I tested the Rust and Java code for "estimating pi in parallel":
use rand::{thread_rng, Rng};
use rayon::iter::{IntoParallelIterator, ParallelIterator};
const N: i32 = i32::MAX;
fn main() {
let n: i32 = (0..N).into_par_iter().map(|_| {
let mut rng = thread_rng();
let x = rng.gen_range(0.0..1.0) - 0.5f64;
let y = rng.gen_range(0.0..1.0) - 0.5f64;
if x.powf(2.0) + y.powf(2.0) < 0.25 { 1 } else { 0 }
}).sum();
let pi = n as f64 / N as f64 * 4.0;
println!("π ≈ {pi}");
}
import java.util.concurrent.ThreadLocalRandom;
import java.util.stream.IntStream;
public class Main {
static final int N = Integer.MAX_VALUE;
public static void main(String[] args) {
int count = IntStream.range(0, N).parallel().map(i -> {
double x = ThreadLocalRandom.current().nextDouble(0.0, 1.0) - 0.5;
double y = ThreadLocalRandom.current().nextDouble(0.0, 1.0) - 0.5;
return (x * x + y * y < 0.25) ? 1 : 0;
}).sum();
double pi = (double) count / N * 4.0;
System.out.println("π ≈ " + pi);
}
}
The Rust version took 7 seconds to execute on my computer, while Java took only 3 seconds.

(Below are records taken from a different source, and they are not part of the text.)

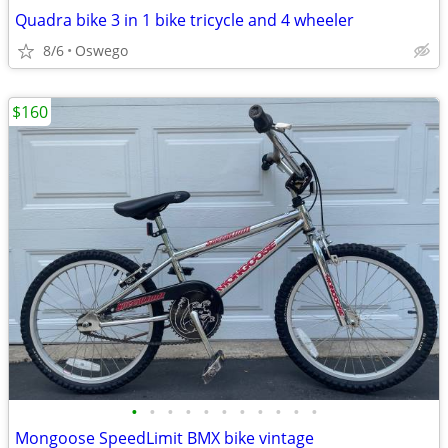
Quadra bike 3 in 1 bike tricycle and 4 wheeler
8/6
Oswego
$160
•
•
•
•
•
•
•
•
•
•
•
Mongoose SpeedLimit BMX bike vintage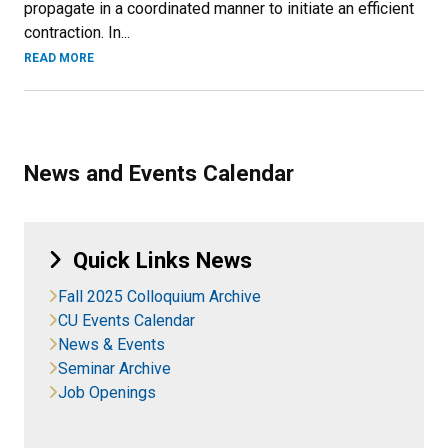
propagate in a coordinated manner to initiate an efficient
contraction. In...
READ MORE
News and Events Calendar
Quick Links News
Fall 2025 Colloquium Archive
CU Events Calendar
News & Events
Seminar Archive
Job Openings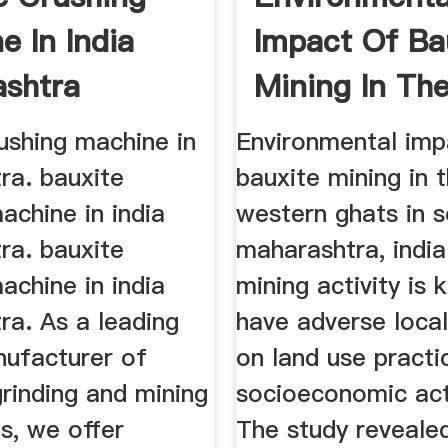
e In India
Impact Of Ba
shtra
Mining In Th
Western ...
ushing machine in
Environmental imp
ra. bauxite
bauxite mining in 
achine in india
western ghats in 
ra. bauxite
maharashtra, india.
achine in india
mining activity is
ra. As a leading
have adverse loca
nufacturer of
on land use practi
grinding and mining
socioeconomic acti
s, we offer
The study revealed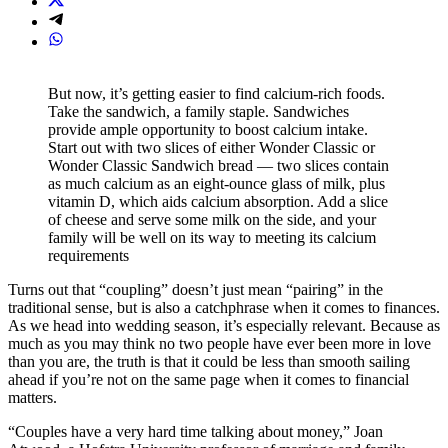
But now, it’s getting easier to find calcium-rich foods.
Take the sandwich, a family staple. Sandwiches
provide ample opportunity to boost calcium intake.
Start out with two slices of either Wonder Classic or
Wonder Classic Sandwich bread — two slices contain
as much calcium as an eight-ounce glass of milk, plus
vitamin D, which aids calcium absorption. Add a slice
of cheese and serve some milk on the side, and your
family will be well on its way to meeting its calcium
requirements
Turns out that “coupling” doesn’t just mean “pairing” in the
traditional sense, but is also a catchphrase when it comes to finances.
As we head into wedding season, it’s especially relevant. Because as
much as you may think no two people have ever been more in love
than you are, the truth is that it could be less than smooth sailing
ahead if you’re not on the same page when it comes to financial
matters.
“Couples have a very hard time talking about money,” Joan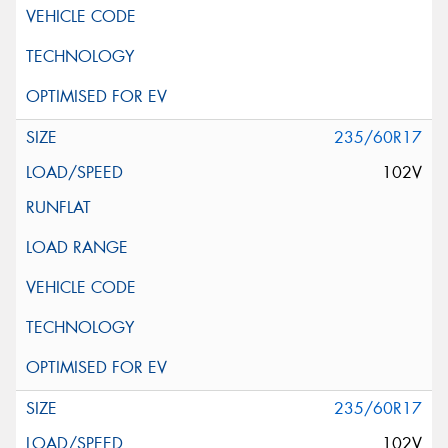
235/60R17
102V
235/60R17
102V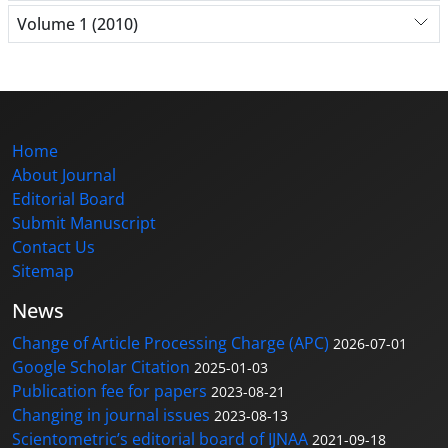
Volume 1 (2010)
Home
About Journal
Editorial Board
Submit Manuscript
Contact Us
Sitemap
News
Change of Article Processing Charge (APC)
2026-07-01
Google Scholar Citation
2025-01-03
Publication fee for papers
2023-08-21
Changing in journal issues
2023-08-13
Scientometric’s editorial board of IJNAA
2021-09-18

I don't understand why is that, is Rayon slower than the Java standard library?
Indeed, looking at the output from the samply profiler, I saw that most of the time was spent in random number generation. Swapping out rng.gen_range for fastrand::f64 (from the fastrand crate) reduced the runtime from ~9s to ~4s on my system.
Even when using the rand crate with its default settings, using rng.gen::<f64>() was faster than gen_range and returned the same results.
Your Rust version, when run with cargo build --release && time cargo run --release, takes 2.4 seconds on my system. Following Parallel RNGs - The Rust Rand Book to get faster randomness in parallel gets me to the following code, and saves 10% time, resulting in it taking about 2.2 seconds:
use rand::{
distributions::{Distribution as _, Uniform},
thread_rng,
};
use rayon::iter::{IntoParallelIterator, ParallelIterator};
const N: i32 = i32::MAX;
fn main() {
let range = Uniform::new(-0.5f64, 0.5);
let n: i32 = (0..N)
.into_par_iter()
.map_init(thread_rng, |rng, _| {
let x = range.sample(rng);
let y = range.sample(rng);
if x.powf(2.0) + y.powf(2.0) < 0.25 {
1
} else {
0
}
})
.sum();
let pi = n as f64 / N as f64 * 4.0;
println!("π ≈ {pi}");
}
That's a small speed-up from going to one RNG initialization per thread.
I can get it down to 0.6 seconds by using SmallRng (a fast RNG) instead of the default CSPRNG:
use rand::{
distributions::{Distribution as _, Uniform},
rngs::SmallRng,
thread_rng, SeedableRng,
};
use rayon::iter::{IntoParallelIterator, ParallelIterator};
const N: i32 = i32::MAX;
fn main() {
let range = Uniform::new(-0.5f64, 0.5);
let n: i32 = (0..N)
.into_par_iter()
.map_init(
|| SmallRng::from_rng(thread_rng()).expect("Could not create a fast RNG"),
|rng, _| {
let x = range.sample(rng);
let y = range.sample(rng);
if x.powf(2.0) + y.powf(2.0) < 0.25 {
1
} else {
0
}
},
)
.sum();
let pi = n as f64 / N as f64 * 4.0;
println!("π ≈ {pi}");
}
If you get the same scaling as I did, that'll reduce your Rust run to under a second.